Real-Time Dense Field Phase-to-Space Simulation of Imaging through Atmospheric Turbulence

TL;DR

This paper introduces a novel real-time dense field simulation method for imaging through atmospheric turbulence, significantly reducing computation time compared to traditional split-step methods, enabling practical long-range imaging applications.

Contribution

The paper presents a new simulation approach that leverages phase-to-space transform and Zernike tensor approximation to enable real-time dense grid simulation of atmospheric turbulence.

Findings

Achieves 0.025 seconds per frame on 512x512 images

Simulates a 3840x2160 image in about 60 seconds

Reduces simulation time from 13 hours to 60 seconds for large images

Abstract

Numerical simulation of atmospheric turbulence is one of the biggest bottlenecks in developing computational techniques for solving the inverse problem in long-range imaging. The classical split-step method is based upon numerical wave propagation which splits the propagation path into many segments and propagates every pixel in each segment individually via the Fresnel integral. This repeated evaluation becomes increasingly time-consuming for larger images. As a result, the split-step simulation is often done only on a sparse grid of points followed by an interpolation to the other pixels. Even so, the computation is expensive for real-time applications. In this paper, we present a new simulation method that enables \emph{real-time} processing over a \emph{dense} grid of points. Building upon the recently developed multi-aperture model and the phase-to-space transform, we overcome the memory bottleneck in drawing random samples from the Zernike correlation tensor.

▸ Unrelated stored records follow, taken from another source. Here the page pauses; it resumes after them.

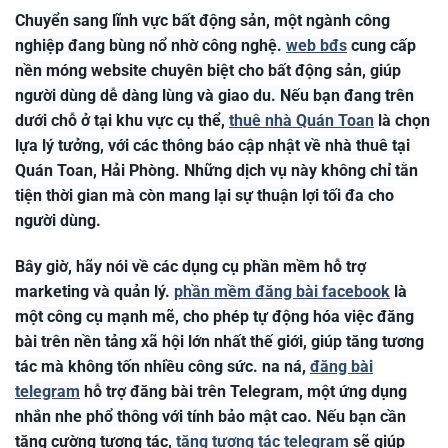
Chuyển sang lĩnh vực bất động sản, một ngành công
nghiệp đang bùng nổ nhờ công nghệ.
web bđs
cung cấp
nền móng website chuyên biệt cho bất động sản, giúp
người dùng dễ dàng lùng và giao du. Nếu bạn đang trên
dưới chỗ ở tại khu vực cụ thể,
thuê nhà Quán Toan
là chọn
lựa lý tưởng, với các thông báo cập nhật về nhà thuê tại
Quán Toan, Hải Phòng. Những dịch vụ này không chỉ tằn
tiện thời gian mà còn mang lại sự thuận lợi tối đa cho
người dùng.
Bây giờ, hãy nói về các dụng cụ phần mềm hỗ trợ
marketing và quản lý.
phần mềm đăng bài facebook
là
một công cụ mạnh mẽ, cho phép tự động hóa việc đăng
bài trên nền tảng xã hội lớn nhất thế giới, giúp tăng tương
tác mà không tốn nhiều công sức. na ná,
đăng bài
telegram
hỗ trợ đăng bài trên Telegram, một ứng dụng
nhắn nhe phổ thông với tính bảo mật cao. Nếu bạn cần
tăng cường tương tác,
tăng tương tác telegram
sẽ giúp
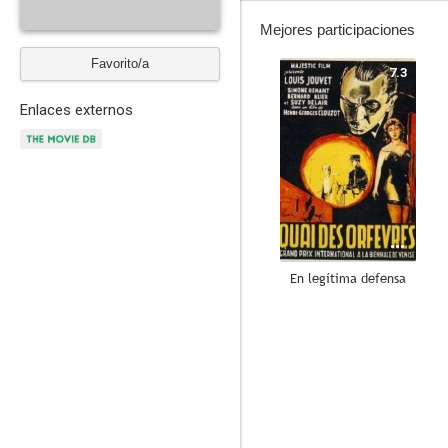
Mejores participaciones
Favorito/a
7.3
Enlaces externos
En legítima defensa
--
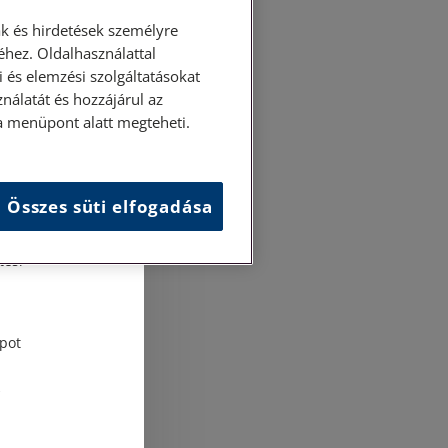
k és hirdetések személyre
hez. Oldalhasználattal
 és elemzési szolgáltatásokat
nálatát és hozzájárul az
ása menüpont alatt megteheti.
Összes süti elfogadása
és
tési
pot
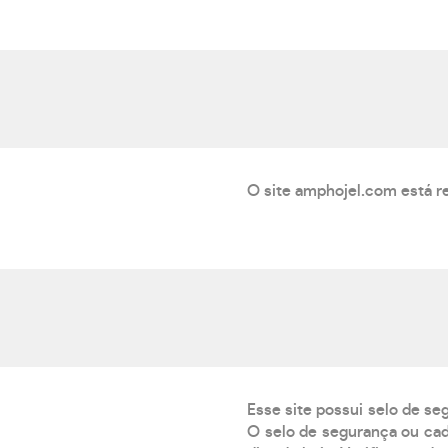
O site amphojel.com está r
Esse site possui selo de se
O selo de segurança ou cad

We show that the cross-correlation of the Zernike modes has an insignificant contribution to the statistics of the random samples. By approximating these cross-correlation blocks in the Zernike tensor, we restore the homogeneity of the tensor which then enables Fourier-based random sampling. On a $512\times512$ image, the new simulator achieves 0.025 seconds per frame over a dense field. On a $3840 \times 2160$ image which would have taken 13 hours to simulate using the split-step method, the new simulator can run at approximately 60 seconds per frame.